I think the Rachmaninoff concertos will stay on top because there's never been anybody who can best him since his Rhapsody and that's going on 80 years now. 
#14
Composers & Music / Re: Macdowell's Op.35
Saturday 05 December 2015, 18:39
Well, I've discussed this with musicians and many have their own favorite neo-Romantic composer but with a few notable exceptions like Lowell Lieberman nobody has advanced to the front of a very large pack. It's interesting that when the population was a 10th of what it is today (Romantic period) we produced a Chopin, Schumann, Tchaikovsky, Listz, Grieg, and about 50 other genius composers who became famous all over the world, most in their lifetimes.

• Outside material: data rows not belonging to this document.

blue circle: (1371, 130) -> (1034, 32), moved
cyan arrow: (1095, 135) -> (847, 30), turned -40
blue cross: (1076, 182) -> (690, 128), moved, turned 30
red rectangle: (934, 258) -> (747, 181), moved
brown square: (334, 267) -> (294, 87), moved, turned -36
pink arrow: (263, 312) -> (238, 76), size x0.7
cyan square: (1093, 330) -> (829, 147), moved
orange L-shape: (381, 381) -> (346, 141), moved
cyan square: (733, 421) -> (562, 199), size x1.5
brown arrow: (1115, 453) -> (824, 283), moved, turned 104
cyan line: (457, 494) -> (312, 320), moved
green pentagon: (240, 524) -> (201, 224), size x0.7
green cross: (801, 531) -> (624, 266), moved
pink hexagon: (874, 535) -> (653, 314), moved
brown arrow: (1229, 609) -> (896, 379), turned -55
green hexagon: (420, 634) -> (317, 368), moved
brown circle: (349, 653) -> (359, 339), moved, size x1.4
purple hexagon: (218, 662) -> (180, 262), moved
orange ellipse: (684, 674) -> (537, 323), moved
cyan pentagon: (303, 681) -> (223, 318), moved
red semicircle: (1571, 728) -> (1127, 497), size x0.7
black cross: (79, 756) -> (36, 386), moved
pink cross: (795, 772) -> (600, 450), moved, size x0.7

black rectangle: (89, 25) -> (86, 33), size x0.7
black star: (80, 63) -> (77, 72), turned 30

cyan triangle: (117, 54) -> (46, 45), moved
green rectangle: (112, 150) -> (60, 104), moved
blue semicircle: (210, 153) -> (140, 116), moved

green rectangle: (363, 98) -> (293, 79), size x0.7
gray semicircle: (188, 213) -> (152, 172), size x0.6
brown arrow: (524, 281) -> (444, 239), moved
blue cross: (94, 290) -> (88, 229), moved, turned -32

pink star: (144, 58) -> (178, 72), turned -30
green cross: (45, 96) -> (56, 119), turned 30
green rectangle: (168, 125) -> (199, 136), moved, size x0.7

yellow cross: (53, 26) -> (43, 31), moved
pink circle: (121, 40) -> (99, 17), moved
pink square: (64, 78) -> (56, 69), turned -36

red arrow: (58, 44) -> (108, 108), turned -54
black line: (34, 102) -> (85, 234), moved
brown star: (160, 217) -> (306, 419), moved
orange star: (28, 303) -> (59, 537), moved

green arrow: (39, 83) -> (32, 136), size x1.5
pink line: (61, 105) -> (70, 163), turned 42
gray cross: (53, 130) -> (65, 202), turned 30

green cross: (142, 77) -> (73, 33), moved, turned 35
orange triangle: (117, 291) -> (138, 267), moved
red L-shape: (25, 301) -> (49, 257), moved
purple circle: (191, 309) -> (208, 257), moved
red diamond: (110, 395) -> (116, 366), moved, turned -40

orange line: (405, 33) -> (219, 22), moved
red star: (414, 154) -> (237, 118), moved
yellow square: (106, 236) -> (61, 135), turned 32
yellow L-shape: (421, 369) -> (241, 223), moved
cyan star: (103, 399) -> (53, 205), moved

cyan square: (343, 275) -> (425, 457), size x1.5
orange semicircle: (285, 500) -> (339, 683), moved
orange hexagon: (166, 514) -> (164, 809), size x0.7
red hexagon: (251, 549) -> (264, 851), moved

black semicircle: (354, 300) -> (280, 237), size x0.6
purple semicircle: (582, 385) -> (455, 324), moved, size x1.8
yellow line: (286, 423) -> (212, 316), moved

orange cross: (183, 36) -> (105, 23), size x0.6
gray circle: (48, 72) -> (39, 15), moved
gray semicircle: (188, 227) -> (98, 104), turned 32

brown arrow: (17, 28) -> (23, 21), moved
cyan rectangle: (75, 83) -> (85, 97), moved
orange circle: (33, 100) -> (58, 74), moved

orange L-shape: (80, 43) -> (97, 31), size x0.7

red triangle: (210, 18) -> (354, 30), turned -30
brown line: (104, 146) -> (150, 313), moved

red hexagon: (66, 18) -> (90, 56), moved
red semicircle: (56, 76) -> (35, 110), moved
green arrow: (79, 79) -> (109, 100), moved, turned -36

Today, we have advanced communications and 7 billion people and have yet to produce another Tchaikovsky--I mean someone who could knock the world on its butt with their superior melodic music comparable to Tchaikovsky. I can only think that the more we advance technologically the further we regress original music-wise. As you say, Alan, the best music sadly is to be found in films. For example here's a masterpiece of orchestration and mood by a film composer name Harry Gregson-Williams that I think could compete with the short tone poems of Liadov like Baba Yaga and it's from a cartoon!

https://www.youtube.com/watch?v=ujAfhLLVM7E&list=PLMaHaORjlMMzUMFnpAcW6m1lwmtXz0oUB&index=11
#15
Composers & Music / Re: Macdowell's Op.35
Saturday 05 December 2015, 17:01
I have listened to his Lancelot & Elaine and Hamlet and Ophelia and Tchaikovsky they are not. For example Krueger's recording of the former has garnered only 42 hits on YouTube since 2013. I don't mean to be hard on MacDowell but I don't think he could have advanced as a symphonist. The tone poems are attractive, competently orchestrated and totally forgettable.

I truly wonder if Romantic music has seen its day and could never make a comeback even if another MacDowell were to emerge on the scene. So where is classical music to go? The contemporary music being written today, with few exceptions, is unlistenable.